Owing to a lack of knowledge, a normal 12-lead ECG even in symptomatic patients does not always trigger the physician to perform an ECG with additional posterior leads. The use of the 15-lead ECG (as described in our cases) in symptomatic patients with a high suspicion of ACS will decrease missed diagnoses of IPMI and/or delays in reperfusion therapy (either thrombolytic or PPCI procedures), especially in cases with normal ECGs or temporary changes in the precordial lead. However, the placement of additional leads should be performed by experienced personnel so that the results are obtained faster and false interpretations of the ECG can be avoided. Furthermore, the use of a 15-lead ECG has a financial impact and increases costs, as it requires additional resources and personnel training. In our opinion, the additional training requirements and costs will not be difficult to meet, as it is only necessary to place the additional three leads in the correct posterior positions.
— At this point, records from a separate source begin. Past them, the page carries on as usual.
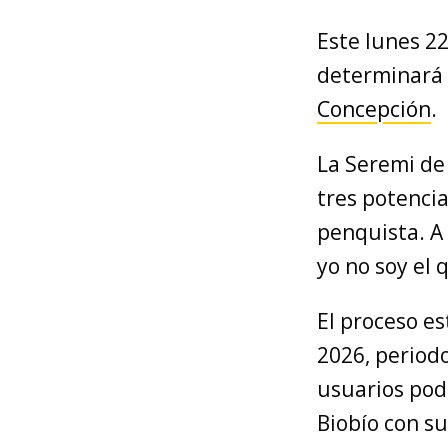
Este lunes 2
determinará
Concepción
.
La Seremi de 
tres potenci
penquista. A 
yo no soy el 
El proceso es
2026, period
usuarios podr
Biobío con s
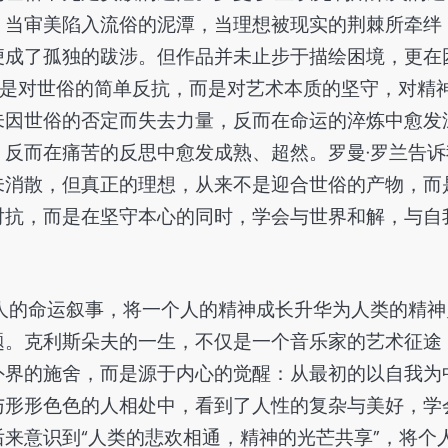
，当审美陷入流俗的泥潭，当理想被现实的荆棘所牵绊
便成了孤独的跋涉。但作品并未止步于描绘困境，更在
不是对世俗的简单反抗，而是对艺术本质的坚守，对精
未因世俗的否定而失去力量，反而在命运的淬炼中愈发
反而在痛苦的反思中愈发成熟、超然。罗曼·罗兰告诉
未消散，但真正的理想，从来不是迎合世俗的产物，而
对抗，而是在坚守本心的同时，学会与世界和解，与自
人的命运叙事，将一个人的精神成长升华为人类的精神
题。克利斯朵夫的一生，不仅是一个音乐家的艺术征途
外界的施舍，而是源于内心的觉醒：从最初的以自我为
与形形色色的人相处中，看到了人性的复杂与美好，学
来意识到“人类的悲欢相通，精神的光芒共享”，将个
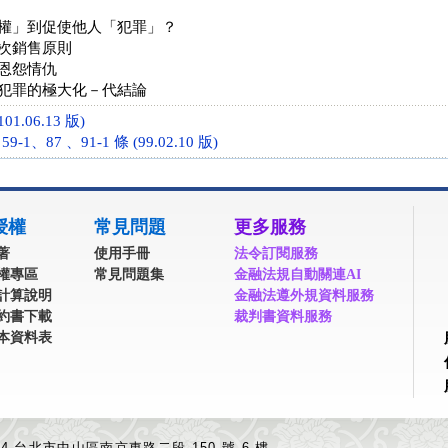
權」到促使他人「犯罪」？
次銷售原則
恩怨情仇
犯罪的極大化－代結論
01.06.13 版)
-1、87 、91-1 條 (99.02.10 版)
授權
常見問題
更多服務
著
使用手冊
法令訂閱服務
權專區
常見問題集
金融法規自動關連AI
計算說明
金融法遵外規資料服務
約書下載
裁判書資料服務
本資料表
04 台北市中山區南京東路二段 150 號 6 樓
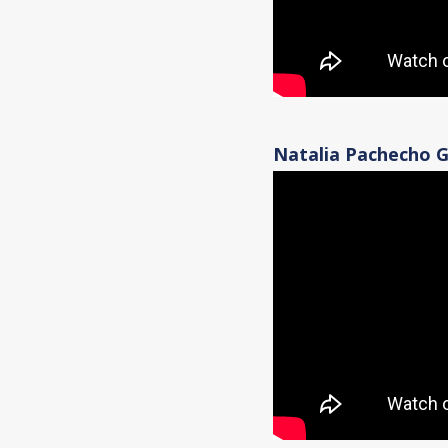
Natalia Pachecho G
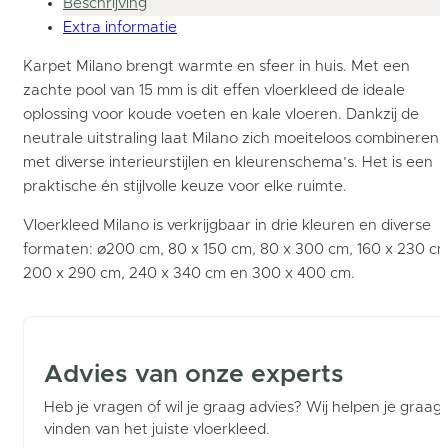
Beschrijving
Extra informatie
Karpet Milano brengt warmte en sfeer in huis. Met een
zachte pool van 15 mm is dit effen vloerkleed de ideale
oplossing voor koude voeten en kale vloeren. Dankzij de
neutrale uitstraling laat Milano zich moeiteloos combineren
met diverse interieurstijlen en kleurenschema’s. Het is een
praktische én stijlvolle keuze voor elke ruimte.
Vloerkleed Milano is verkrijgbaar in drie kleuren en diverse
formaten: ø200 cm, 80 x 150 cm, 80 x 300 cm, 160 x 230 cm
200 x 290 cm, 240 x 340 cm en 300 x 400 cm.
Advies van onze experts
Heb je vragen of wil je graag advies? Wij helpen je graag b
vinden van het juiste vloerkleed.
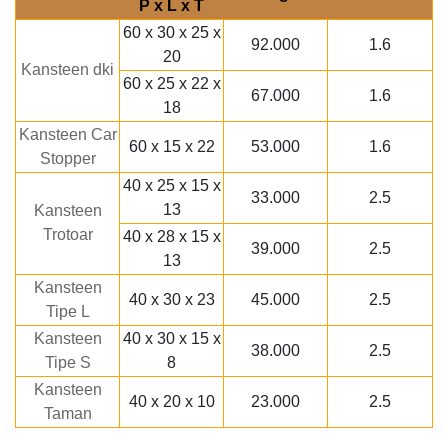
P x L x T
60 x 30 x 25 x
92.000
1.6
20
Kansteen dki
60 x 25 x 22 x
67.000
1.6
18
Kansteen Car
60 x 15 x 22
53.000
1.6
Stopper
40 x 25 x 15 x
33.000
2.5
13
Kansteen
Trotoar
40 x 28 x 15 x
39.000
2.5
13
Kansteen
40 x 30 x 23
45.000
2.5
Tipe L
Kansteen
40 x 30 x 15 x
38.000
2.5
Tipe S
8
Kansteen
40 x 20 x 10
23.000
2.5
Taman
This method will significantly contribute to saving the lives of patients and achieving early revascularization in IPMI. Future studies with larger subject groups (such as with the use of large national databases) will be needed to determine the significance of 15-lead ECG in diagnosing IPMI in patients with a strong suspicion of ACS.

Conclusion

We describe three cases of isolated posterior MI that were detected only after the addition of posterior leads (V7–V9) to the standard 12-lead ECG. Although rare, isolated posterior MI remains underdiagnosed and is often treated at a later stage, which is known to be associated with worse outcomes in acute coronary syndromes. We advocate the routine use of a 15-lead ECG in all symptomatic patients in whom a 12-lead ECG is not sufficiently informative to make a proper diagnosis of IPMI.